When you repeat the entries below, keep each word exactly as it is and drop the pictures.

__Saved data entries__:
========================================================================

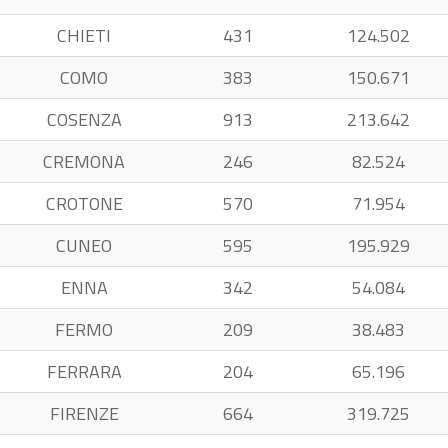
CHIETI
431
124.502
COMO
383
150.671
COSENZA
913
213.642
CREMONA
246
82.524
CROTONE
570
71.954
CUNEO
595
195.929
ENNA
342
54.084
FERMO
209
38.483
FERRARA
204
65.196
FIRENZE
664
319.725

========================================================================

__Answer for the task__:
CHIETI
431
124.502
COMO
383
150.671
COSENZA
913
213.642
CREMONA
246
82.524
CROTONE
570
71.954
CUNEO
595
195.929
ENNA
342
54.084
FERMO
209
38.483
FERRARA
204
65.196
FIRENZE
664
319.725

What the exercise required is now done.